>>>
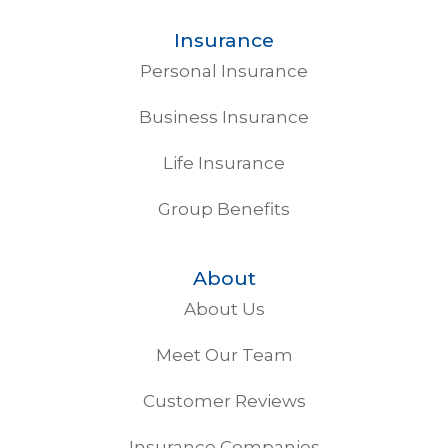
Insurance
Personal Insurance
Business Insurance
Life Insurance
Group Benefits
About
About Us
Meet Our Team
Customer Reviews
Insurance Companies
<<<
## Requirement
State the number of lines in the data that contain the word "Insurance", offering no other text.

## Exercise solution
5